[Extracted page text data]

=====

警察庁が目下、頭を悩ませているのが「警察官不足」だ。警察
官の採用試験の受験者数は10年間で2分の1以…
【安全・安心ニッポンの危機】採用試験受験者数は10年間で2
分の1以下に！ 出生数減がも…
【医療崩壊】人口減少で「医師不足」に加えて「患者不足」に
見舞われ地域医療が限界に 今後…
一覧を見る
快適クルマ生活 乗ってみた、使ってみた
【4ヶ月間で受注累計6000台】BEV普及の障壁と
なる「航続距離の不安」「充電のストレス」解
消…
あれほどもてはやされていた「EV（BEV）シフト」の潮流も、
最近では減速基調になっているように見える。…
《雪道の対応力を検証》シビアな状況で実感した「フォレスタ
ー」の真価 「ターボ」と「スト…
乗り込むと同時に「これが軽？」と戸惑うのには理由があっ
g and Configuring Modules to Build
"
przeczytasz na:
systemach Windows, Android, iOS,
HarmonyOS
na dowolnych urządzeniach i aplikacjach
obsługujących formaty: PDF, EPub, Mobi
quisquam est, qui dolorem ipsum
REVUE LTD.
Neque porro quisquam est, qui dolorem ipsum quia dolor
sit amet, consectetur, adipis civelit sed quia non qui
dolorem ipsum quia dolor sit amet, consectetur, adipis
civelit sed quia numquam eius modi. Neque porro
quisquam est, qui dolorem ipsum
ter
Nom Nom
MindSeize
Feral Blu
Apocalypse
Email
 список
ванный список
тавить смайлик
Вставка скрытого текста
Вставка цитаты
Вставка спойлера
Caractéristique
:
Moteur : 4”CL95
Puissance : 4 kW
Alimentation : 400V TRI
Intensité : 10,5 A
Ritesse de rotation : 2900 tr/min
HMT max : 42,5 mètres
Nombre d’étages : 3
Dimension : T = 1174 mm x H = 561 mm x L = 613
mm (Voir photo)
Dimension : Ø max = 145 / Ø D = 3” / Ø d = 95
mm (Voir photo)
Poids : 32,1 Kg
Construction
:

=====

Search the entries above for the word "adipis", and copy every line where it occurs.

sit amet, consectetur, adipis civelit sed quia non qui
dolorem ipsum quia dolor sit amet, consectetur, adipis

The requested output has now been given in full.